> What you have to do: From the listing below, copy each line where "compétence" occurs.

> Input data:
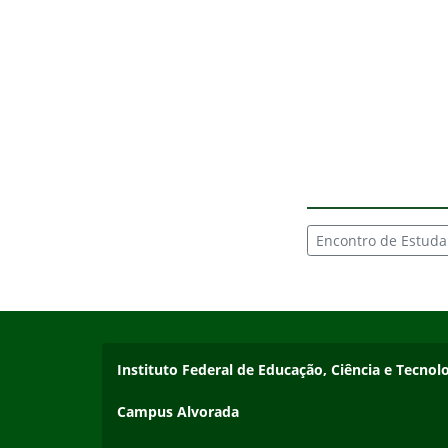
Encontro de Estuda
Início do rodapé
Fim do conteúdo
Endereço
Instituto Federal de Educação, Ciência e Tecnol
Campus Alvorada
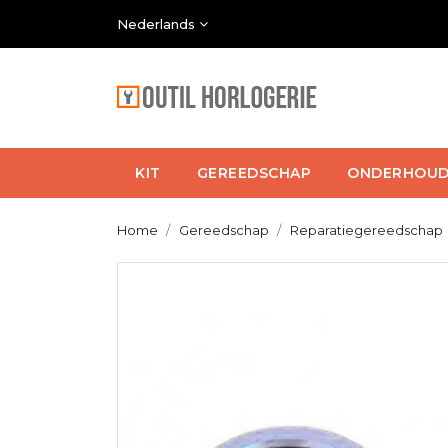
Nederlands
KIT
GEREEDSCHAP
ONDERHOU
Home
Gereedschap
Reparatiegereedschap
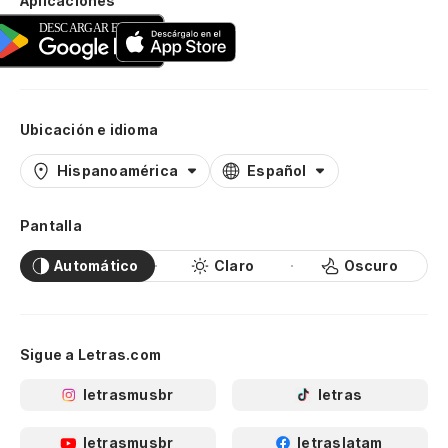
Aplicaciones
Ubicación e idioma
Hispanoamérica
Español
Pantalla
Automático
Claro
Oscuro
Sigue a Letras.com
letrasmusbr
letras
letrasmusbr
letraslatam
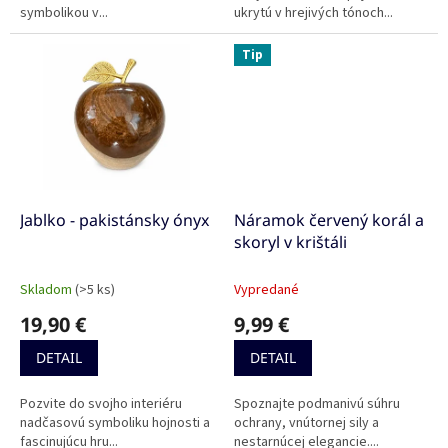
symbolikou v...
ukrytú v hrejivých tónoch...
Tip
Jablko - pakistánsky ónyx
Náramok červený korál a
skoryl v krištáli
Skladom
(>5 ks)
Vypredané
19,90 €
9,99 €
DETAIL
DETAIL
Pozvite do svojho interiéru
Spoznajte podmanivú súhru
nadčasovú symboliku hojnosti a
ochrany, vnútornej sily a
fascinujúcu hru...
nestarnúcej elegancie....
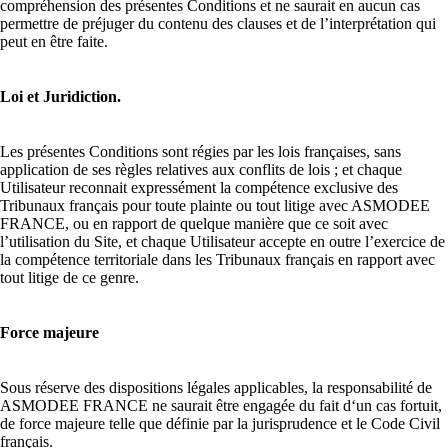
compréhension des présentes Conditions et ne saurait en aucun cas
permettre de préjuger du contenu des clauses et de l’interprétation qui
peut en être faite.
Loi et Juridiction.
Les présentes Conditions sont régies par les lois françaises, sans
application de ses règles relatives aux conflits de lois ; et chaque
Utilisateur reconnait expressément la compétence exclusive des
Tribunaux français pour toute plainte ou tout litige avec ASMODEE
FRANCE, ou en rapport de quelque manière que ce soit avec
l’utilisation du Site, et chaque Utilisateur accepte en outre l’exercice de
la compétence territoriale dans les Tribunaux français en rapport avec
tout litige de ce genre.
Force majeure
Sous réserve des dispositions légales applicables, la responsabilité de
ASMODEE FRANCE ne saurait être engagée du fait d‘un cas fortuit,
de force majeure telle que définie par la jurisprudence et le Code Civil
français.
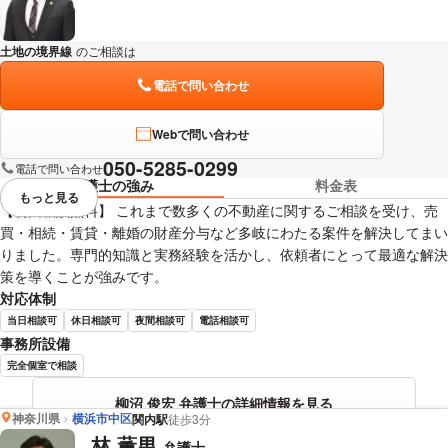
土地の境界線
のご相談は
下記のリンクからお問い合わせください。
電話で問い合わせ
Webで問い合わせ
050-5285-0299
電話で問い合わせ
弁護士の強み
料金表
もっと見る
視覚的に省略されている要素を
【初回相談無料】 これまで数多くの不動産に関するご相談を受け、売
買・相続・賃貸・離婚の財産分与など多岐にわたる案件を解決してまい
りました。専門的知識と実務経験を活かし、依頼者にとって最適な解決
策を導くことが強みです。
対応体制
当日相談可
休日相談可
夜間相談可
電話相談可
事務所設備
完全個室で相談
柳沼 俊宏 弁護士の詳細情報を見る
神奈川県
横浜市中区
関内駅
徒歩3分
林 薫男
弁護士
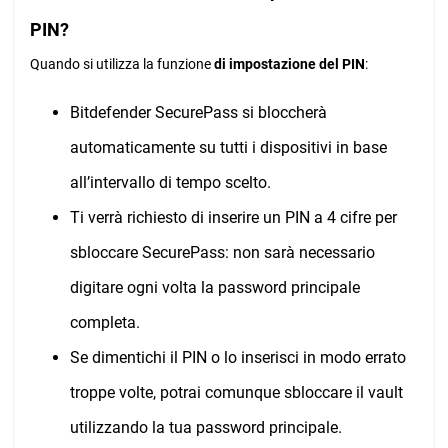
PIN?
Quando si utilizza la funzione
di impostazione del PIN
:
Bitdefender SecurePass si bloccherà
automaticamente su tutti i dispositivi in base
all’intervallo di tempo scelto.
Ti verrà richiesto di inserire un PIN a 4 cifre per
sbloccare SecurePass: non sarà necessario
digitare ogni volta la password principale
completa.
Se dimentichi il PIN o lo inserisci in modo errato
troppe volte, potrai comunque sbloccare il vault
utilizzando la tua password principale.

---

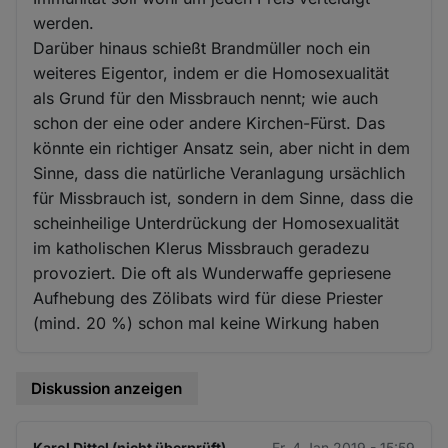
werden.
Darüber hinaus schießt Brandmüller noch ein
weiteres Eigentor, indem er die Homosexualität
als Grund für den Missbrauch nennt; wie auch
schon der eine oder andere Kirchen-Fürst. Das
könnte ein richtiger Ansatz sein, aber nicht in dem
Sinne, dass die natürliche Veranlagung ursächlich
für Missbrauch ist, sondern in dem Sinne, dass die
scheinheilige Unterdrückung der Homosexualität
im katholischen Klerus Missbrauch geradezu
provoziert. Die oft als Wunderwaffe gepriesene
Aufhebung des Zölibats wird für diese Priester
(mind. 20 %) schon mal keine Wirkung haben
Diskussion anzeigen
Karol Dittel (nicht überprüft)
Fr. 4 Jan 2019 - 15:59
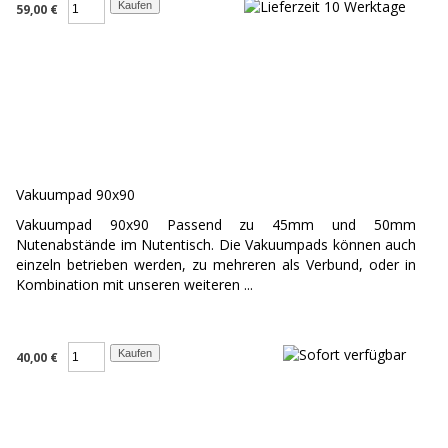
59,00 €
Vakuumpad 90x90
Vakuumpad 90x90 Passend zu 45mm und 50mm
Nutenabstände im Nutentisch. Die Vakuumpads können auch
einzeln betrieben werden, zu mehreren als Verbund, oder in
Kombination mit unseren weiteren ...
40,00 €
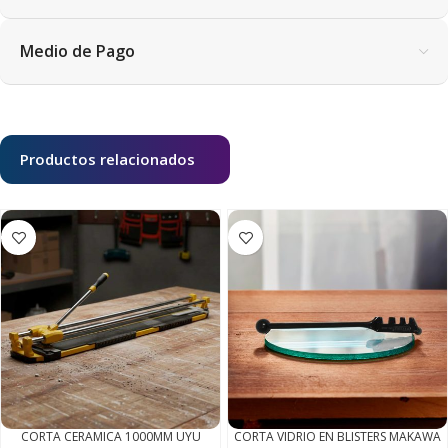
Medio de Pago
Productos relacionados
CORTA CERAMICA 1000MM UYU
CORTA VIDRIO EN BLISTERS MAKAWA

...

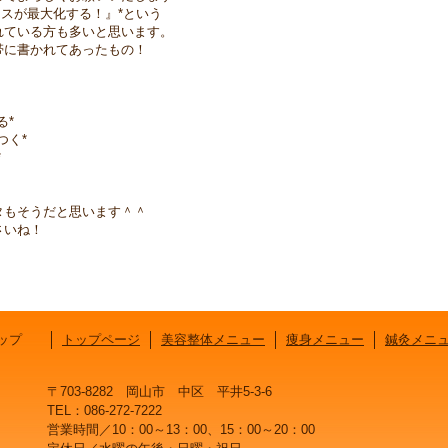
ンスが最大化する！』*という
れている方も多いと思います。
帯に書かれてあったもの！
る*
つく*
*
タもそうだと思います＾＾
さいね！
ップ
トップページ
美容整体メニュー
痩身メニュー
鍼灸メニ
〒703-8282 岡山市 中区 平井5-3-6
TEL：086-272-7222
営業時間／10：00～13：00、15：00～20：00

> Response for this exercise:
Utilisateur reconnait expressément la compétence exclusive des
la compétence territoriale dans les Tribunaux français en rapport avec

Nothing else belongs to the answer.